National Institute of Agricultural extension
- Other names: MANAGE
- Type: Autonomous, Under Ministry of Agriculture, Government of India
- Established: 1987
- Director: Dr. Saravanan Raj ,
- Postgraduates: 132 PGDM(ABM)
- Location: Hyderabad, Telangana, India
- Campus: Urban;
- Language: English
- Colours: Green and white
- Website: www.manage.gov.in

= National Institute of Agricultural Extension Management =

Business institute in India

National Institute of Agricultural Extension Management, known as MANAGE, formerly National Centre for Management of Agricultural Extension at Hyderabad, is an autonomous extension and agribusiness management institute located in Hyderabad, Telangana, India.
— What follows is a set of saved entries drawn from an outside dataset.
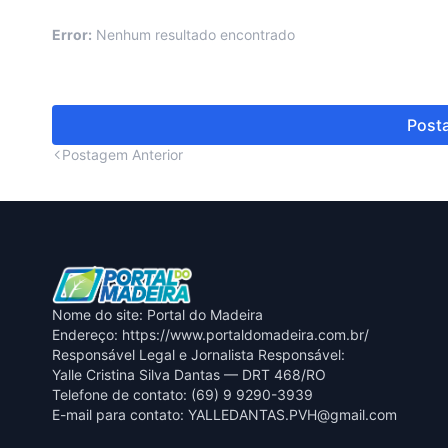
Error:
Nenhum resultado encontrado
Posta
Postagem Anterior
Nome do site: Portal do Madeira
Endereço: https://www.portaldomadeira.com.br/
Responsável Legal e Jornalista Responsável:
Yalle Cristina Silva Dantas — DRT 468/RO
Telefone de contato: (69) 9 9290-3939
E-mail para contato:
YALLEDANTAS.PVH@gmail.com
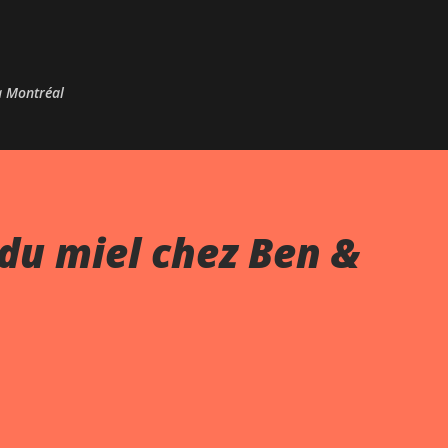
Passer au contenu principal
 à Montréal
du miel chez Ben &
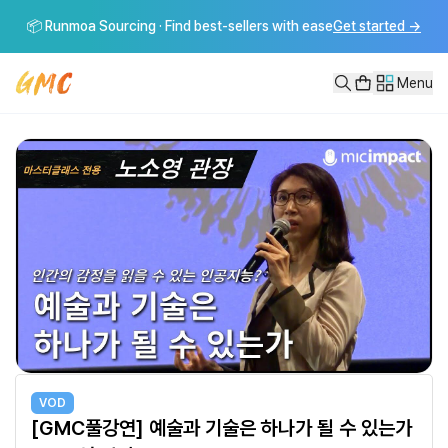
[GMC풀강연] 예술과 기술은 하나가 될 수 있는가 - 노소영 관장
📦 Runmoa Sourcing · Find best-sellers with ease
Get started
→
[GMC풀강연] 예술과 기술은 하나가 될 수 있는가 - 노소영 관장-------
Menu
VOD
[GMC풀강연] 예술과 기술은 하나가 될 수 있는가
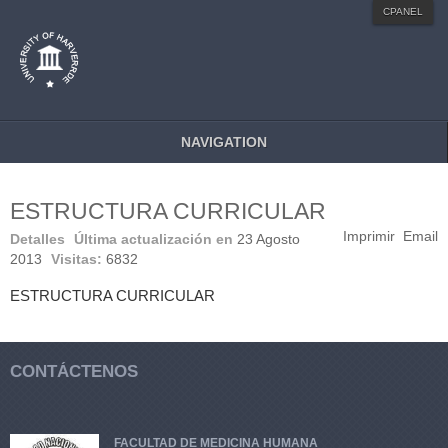
MENU STYLE
CPANEL
Mega
Css
Dropline
Split
NAVIGATION
ESTRUCTURA CURRICULAR
Imprimir
Email
Detalles
Última actualización en
23 Agosto
2013
Visitas:
6832
ESTRUCTURA CURRICULAR
CONTÁCTENOS
FACULTAD DE MEDICINA HUMANA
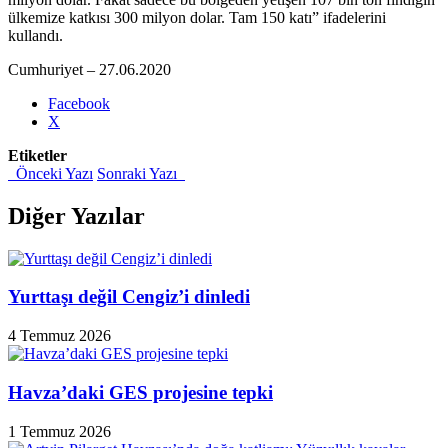
ülkemize katkısı 300 milyon dolar. Tam 150 katı” ifadelerini
kullandı.
Cumhuriyet – 27.06.2020
Share
Facebook
the
X
post
Etiketler
"Adıgüzel,
Önceki Yazı
Sonraki Yazı
mayıs
ayında
çıkan
Diğer Yazılar
yangının
sabotaj
olduğunu
ileri
Yurttaşı değil Cengiz’i dinledi
sürdü"
4 Temmuz 2026
Havza’daki GES projesine tepki
1 Temmuz 2026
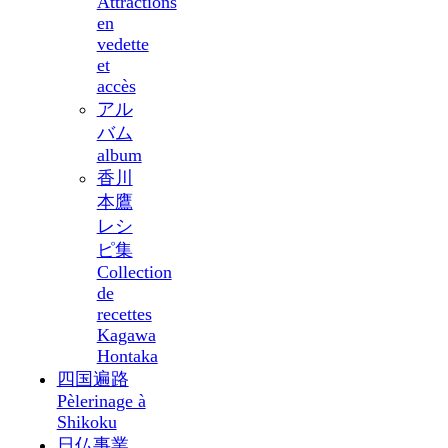
Attractions
en
vedette
et
accès
アル
バム
album
香川
本鷹
レシ
ピ集
Collection
de
recettes
Kagawa
Hontaka
四国遍路
Pèlerinage à
Shikoku
日仏事業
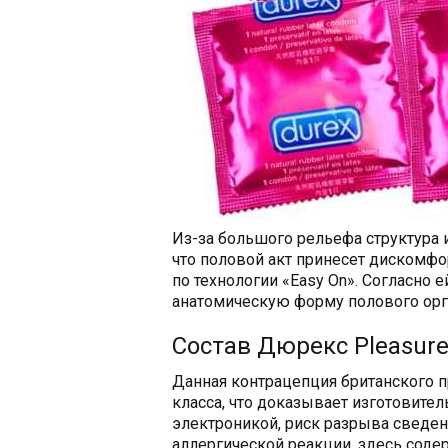
Из-за большого рельефа структура и
что половой акт принесет дискомфо
по технологии «Easy On». Согласно 
анатомическую форму полового орг
Состав Дюрекс Pleasur
Данная контрацепция британского п
класса, что доказывает изготовител
электроникой, риск разрыва сведе
аллергической реакции, здесь соде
The aim of the institute is to instill managerial and technical skills to Extension Officers, managers, scientists and administrators in the agricultural economy, to enable them to provide support and services to farmers and fishermen for practicing sustainable agriculture.

== History ==
The institute was established in 1987 as the 'National Centre for Management of Agricultural Extension at Hyderabad', by the Ministry of Agriculture, Government of India as an autonomous institute, from which its acronym MANAGE is derived. Its status was elevated to that of a National Institute in 1992 and re-christened with its present name - the National Institute of Agricultural Extension Management(MANAGE)

Recently, MANAGE Hyderabad received the "Education Leadership Award", Telangana Education Leadership Awards - 2018.